-- EXERCISE INSTRUCTIONS --
Wherever "Fabric" appears in the records below, copy the line that holds it.

-- SUPPLIED ENTRIES --
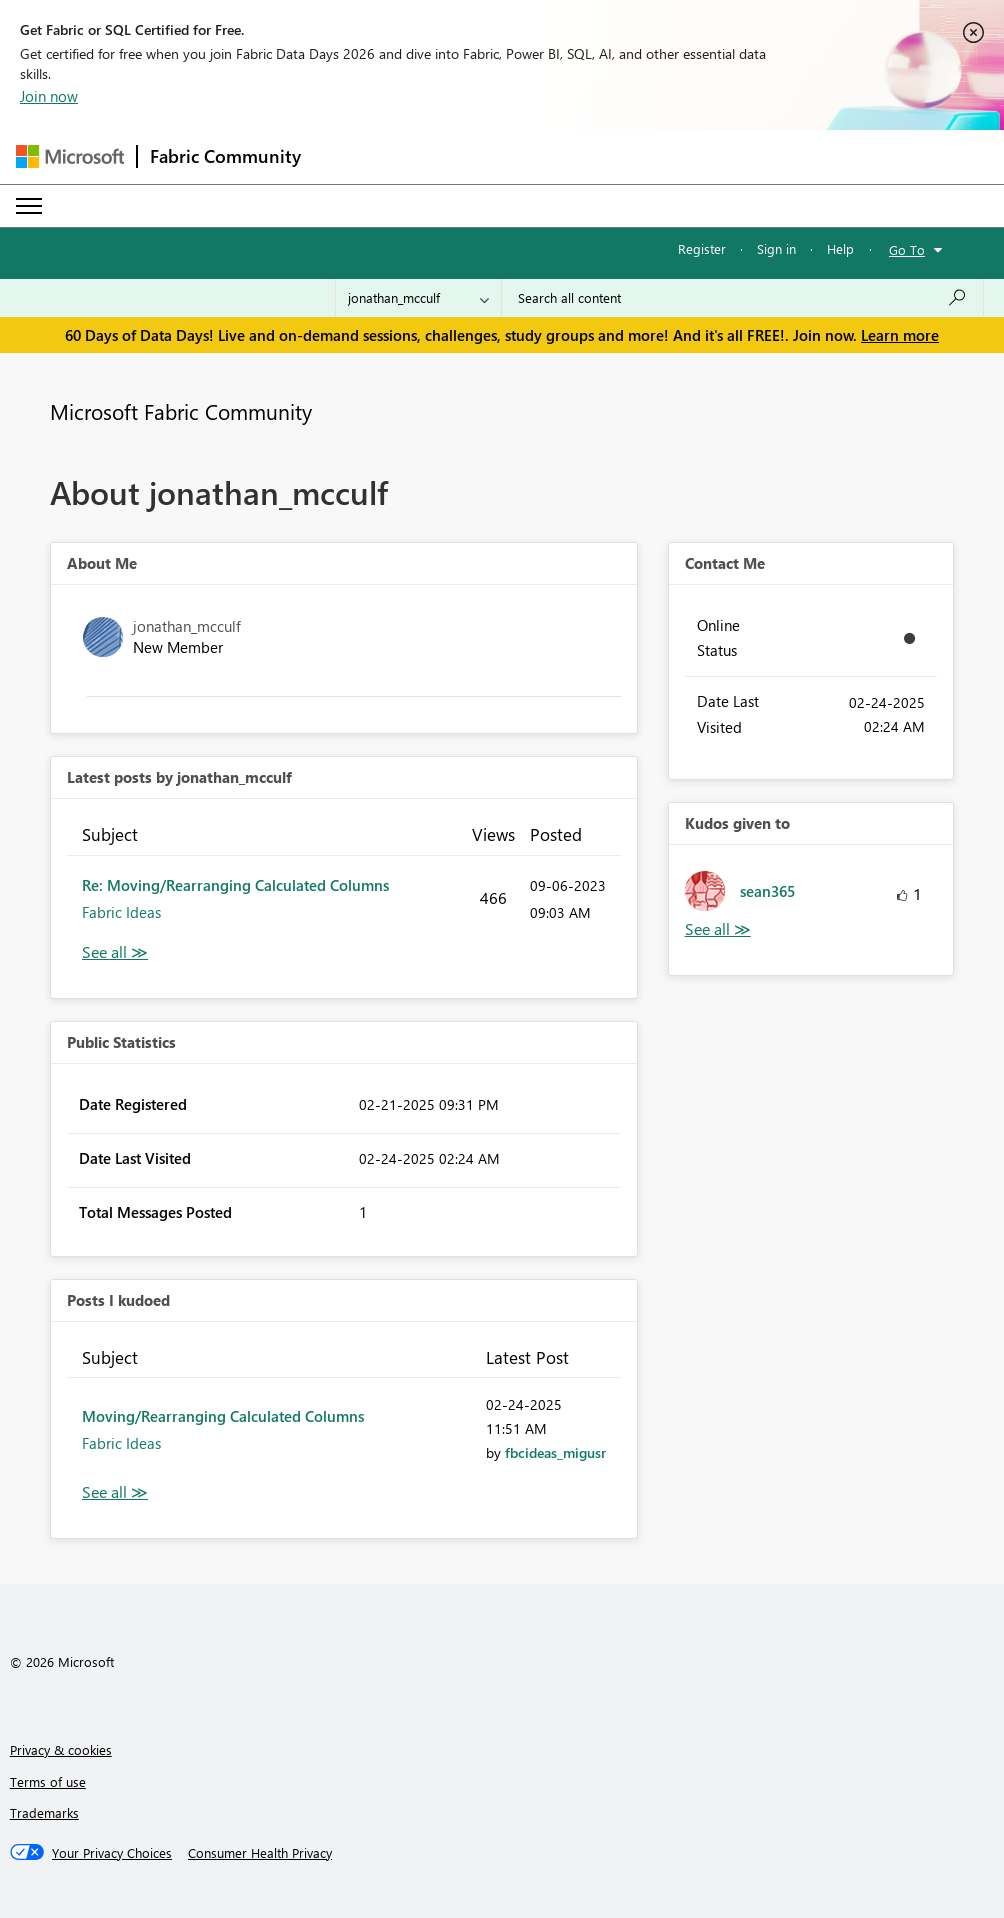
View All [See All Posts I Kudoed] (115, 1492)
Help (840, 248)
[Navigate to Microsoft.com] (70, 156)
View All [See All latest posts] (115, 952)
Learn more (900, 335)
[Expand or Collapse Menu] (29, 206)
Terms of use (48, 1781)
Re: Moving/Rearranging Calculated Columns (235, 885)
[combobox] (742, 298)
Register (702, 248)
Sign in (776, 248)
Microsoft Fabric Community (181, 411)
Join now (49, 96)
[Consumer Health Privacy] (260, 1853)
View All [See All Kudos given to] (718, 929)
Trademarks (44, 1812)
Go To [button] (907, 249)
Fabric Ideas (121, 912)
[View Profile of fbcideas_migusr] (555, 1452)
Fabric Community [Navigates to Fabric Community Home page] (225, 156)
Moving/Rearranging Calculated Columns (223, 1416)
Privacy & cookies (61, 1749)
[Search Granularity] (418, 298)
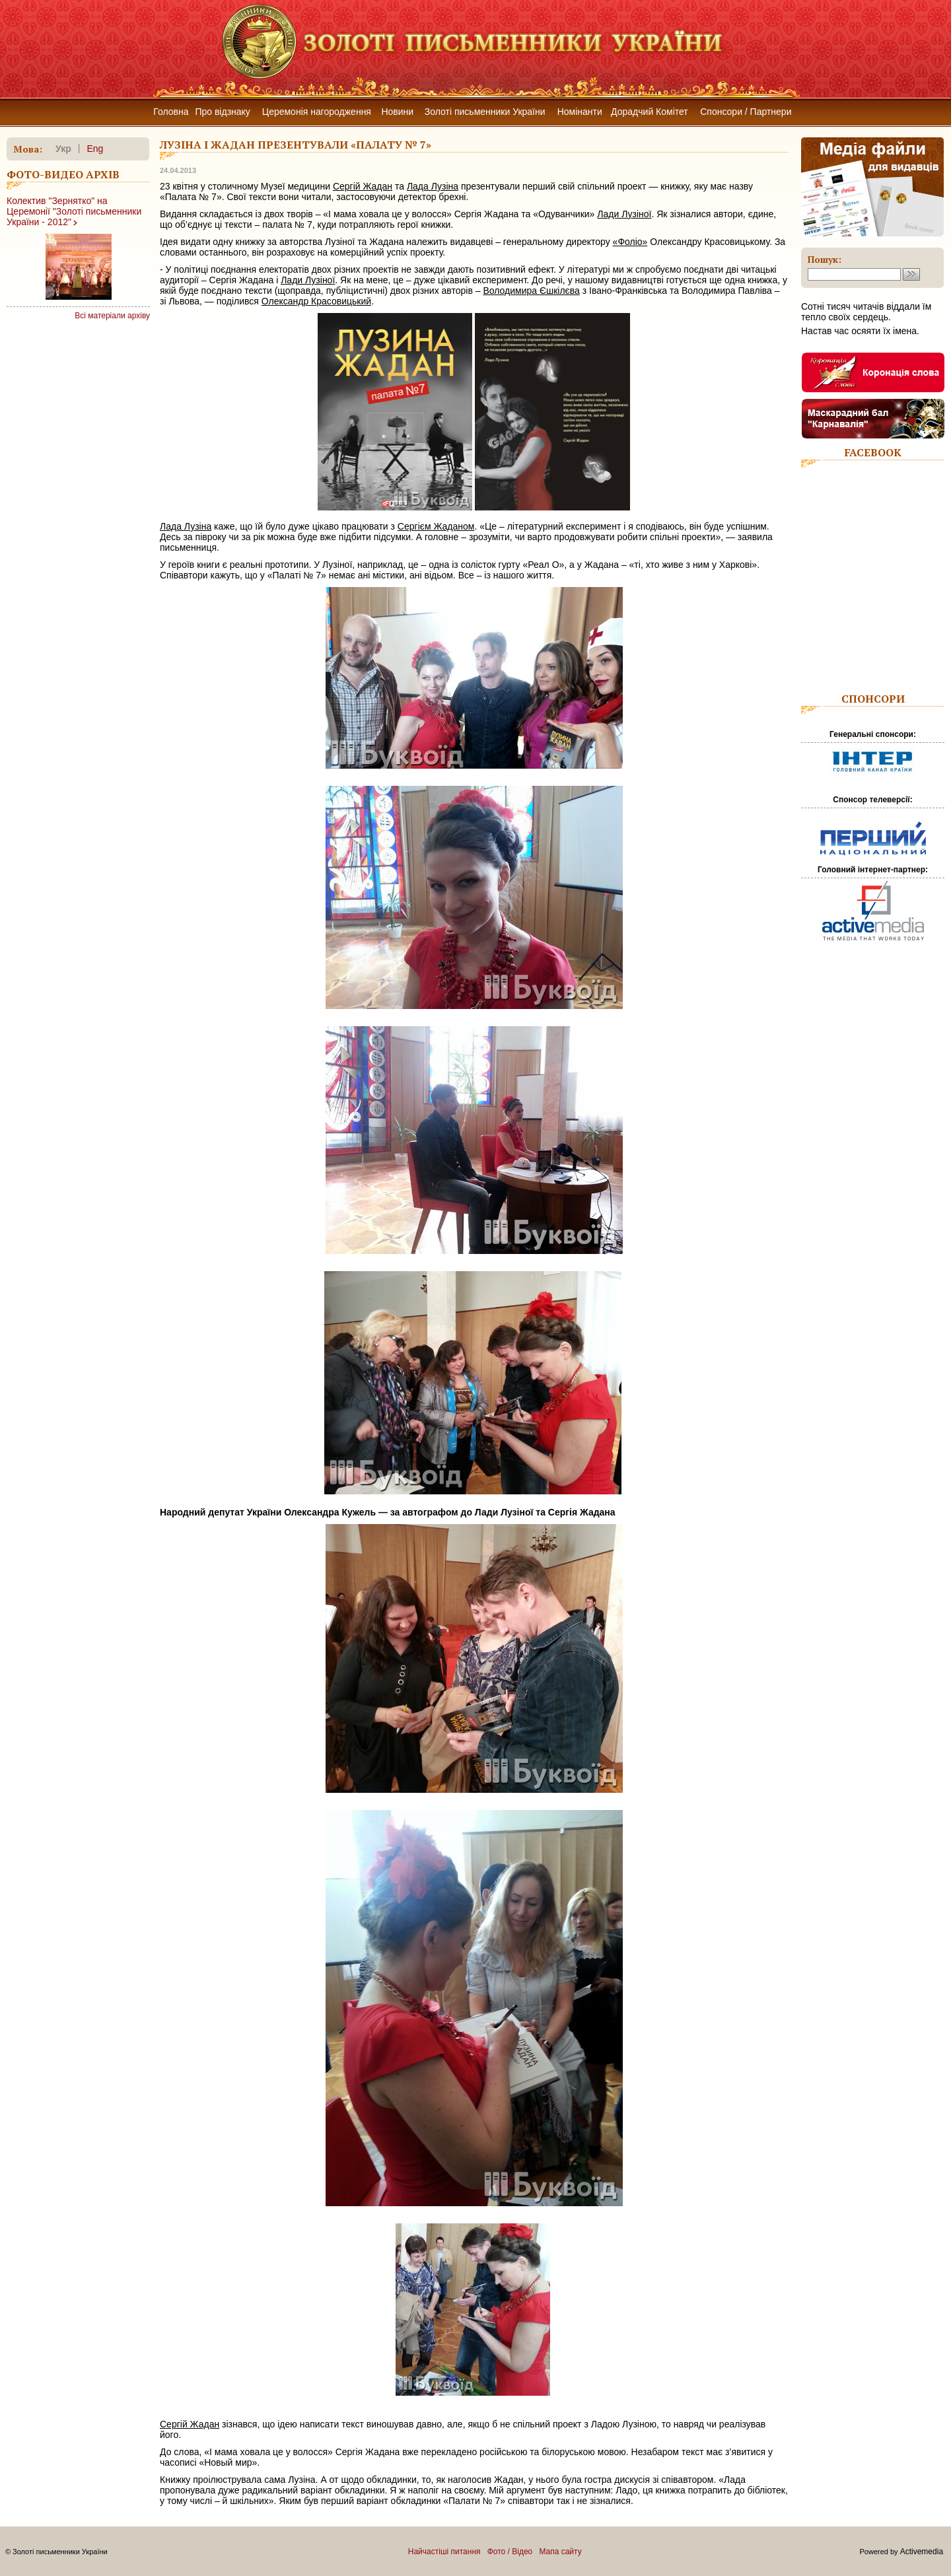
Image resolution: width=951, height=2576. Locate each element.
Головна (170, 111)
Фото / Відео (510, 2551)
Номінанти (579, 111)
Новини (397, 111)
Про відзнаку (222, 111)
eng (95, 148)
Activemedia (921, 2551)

-- YOUR SOLUTION --
Microsoft Fabric Community (181, 411)
Fabric Ideas (121, 912)
Fabric Community [Navigates to Fabric Community Home page] (225, 156)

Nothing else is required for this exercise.